++++ Records provided
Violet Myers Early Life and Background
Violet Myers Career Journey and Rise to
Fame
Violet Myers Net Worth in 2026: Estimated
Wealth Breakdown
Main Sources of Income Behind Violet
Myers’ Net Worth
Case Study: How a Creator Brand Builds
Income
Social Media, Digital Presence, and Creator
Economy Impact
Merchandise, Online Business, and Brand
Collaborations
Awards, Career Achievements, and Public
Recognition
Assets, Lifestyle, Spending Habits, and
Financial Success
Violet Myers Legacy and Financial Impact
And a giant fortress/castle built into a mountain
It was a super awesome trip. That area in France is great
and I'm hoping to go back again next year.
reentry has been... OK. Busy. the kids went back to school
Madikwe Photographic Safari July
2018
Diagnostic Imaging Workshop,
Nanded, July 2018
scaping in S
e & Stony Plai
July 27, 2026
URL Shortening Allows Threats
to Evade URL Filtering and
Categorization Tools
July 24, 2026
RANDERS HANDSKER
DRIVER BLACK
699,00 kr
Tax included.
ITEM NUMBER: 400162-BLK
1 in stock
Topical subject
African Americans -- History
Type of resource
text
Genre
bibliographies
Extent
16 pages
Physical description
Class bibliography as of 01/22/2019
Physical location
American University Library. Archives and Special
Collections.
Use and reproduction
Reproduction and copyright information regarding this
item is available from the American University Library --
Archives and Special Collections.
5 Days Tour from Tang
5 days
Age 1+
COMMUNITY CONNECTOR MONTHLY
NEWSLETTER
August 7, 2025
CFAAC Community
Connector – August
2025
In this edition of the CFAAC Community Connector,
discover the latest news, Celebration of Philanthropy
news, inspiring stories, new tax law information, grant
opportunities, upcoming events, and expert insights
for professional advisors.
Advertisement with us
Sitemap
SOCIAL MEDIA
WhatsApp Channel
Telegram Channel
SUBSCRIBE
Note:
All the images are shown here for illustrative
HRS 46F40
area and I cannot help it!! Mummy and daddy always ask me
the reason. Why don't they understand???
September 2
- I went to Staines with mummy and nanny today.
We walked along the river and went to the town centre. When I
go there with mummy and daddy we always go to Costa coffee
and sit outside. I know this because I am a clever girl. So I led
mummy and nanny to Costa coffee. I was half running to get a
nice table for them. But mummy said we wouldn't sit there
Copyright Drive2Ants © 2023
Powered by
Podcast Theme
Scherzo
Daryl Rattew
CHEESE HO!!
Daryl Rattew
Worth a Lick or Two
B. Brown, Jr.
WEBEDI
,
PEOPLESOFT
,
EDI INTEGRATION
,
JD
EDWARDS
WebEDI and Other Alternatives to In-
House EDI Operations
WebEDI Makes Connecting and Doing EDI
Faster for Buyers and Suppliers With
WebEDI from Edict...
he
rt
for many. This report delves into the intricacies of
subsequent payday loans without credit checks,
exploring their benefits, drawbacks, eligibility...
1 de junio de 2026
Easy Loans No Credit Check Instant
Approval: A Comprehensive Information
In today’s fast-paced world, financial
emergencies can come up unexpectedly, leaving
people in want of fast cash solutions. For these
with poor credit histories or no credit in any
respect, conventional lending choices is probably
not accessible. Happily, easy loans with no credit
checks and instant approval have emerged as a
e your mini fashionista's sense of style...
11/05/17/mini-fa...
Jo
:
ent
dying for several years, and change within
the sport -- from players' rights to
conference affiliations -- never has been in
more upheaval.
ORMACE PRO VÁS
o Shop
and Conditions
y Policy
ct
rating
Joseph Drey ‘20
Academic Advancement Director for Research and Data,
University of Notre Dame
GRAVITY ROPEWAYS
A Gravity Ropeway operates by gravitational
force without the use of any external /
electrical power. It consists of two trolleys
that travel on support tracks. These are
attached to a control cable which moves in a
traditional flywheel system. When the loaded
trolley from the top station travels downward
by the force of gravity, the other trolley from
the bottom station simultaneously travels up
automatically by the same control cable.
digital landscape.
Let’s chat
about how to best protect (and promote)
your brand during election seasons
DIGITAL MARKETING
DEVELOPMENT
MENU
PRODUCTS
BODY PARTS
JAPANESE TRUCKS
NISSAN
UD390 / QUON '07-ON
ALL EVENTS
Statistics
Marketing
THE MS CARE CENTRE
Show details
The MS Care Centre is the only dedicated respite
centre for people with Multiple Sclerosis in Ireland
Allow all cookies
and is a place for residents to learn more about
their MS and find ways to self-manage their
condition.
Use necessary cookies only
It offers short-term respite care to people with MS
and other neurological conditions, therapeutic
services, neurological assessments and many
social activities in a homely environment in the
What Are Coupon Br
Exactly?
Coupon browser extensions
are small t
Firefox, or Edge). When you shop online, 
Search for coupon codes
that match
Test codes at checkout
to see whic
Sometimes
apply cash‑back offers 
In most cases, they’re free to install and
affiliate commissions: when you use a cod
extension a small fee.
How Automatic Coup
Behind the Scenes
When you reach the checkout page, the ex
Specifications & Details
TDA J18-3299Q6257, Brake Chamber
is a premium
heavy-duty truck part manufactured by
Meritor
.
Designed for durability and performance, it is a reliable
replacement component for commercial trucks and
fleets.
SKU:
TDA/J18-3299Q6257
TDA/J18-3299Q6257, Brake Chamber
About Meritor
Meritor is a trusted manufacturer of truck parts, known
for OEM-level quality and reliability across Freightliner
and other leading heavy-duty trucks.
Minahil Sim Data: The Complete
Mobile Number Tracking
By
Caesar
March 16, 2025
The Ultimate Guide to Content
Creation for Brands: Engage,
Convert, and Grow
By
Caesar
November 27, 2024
++++++++
Task goal:
When you reach the line containing "for many. This" in the data above, start copying exactly, and stop after the line containing "the sport -- from players' rights to".

Task result:
for many. This report delves into the intricacies of
subsequent payday loans without credit checks,
exploring their benefits, drawbacks, eligibility...
1 de junio de 2026
Easy Loans No Credit Check Instant
Approval: A Comprehensive Information
In today’s fast-paced world, financial
emergencies can come up unexpectedly, leaving
people in want of fast cash solutions. For these
with poor credit histories or no credit in any
respect, conventional lending choices is probably
not accessible. Happily, easy loans with no credit
checks and instant approval have emerged as a
e your mini fashionista's sense of style...
11/05/17/mini-fa...
Jo
:
ent
dying for several years, and change within
the sport -- from players' rights to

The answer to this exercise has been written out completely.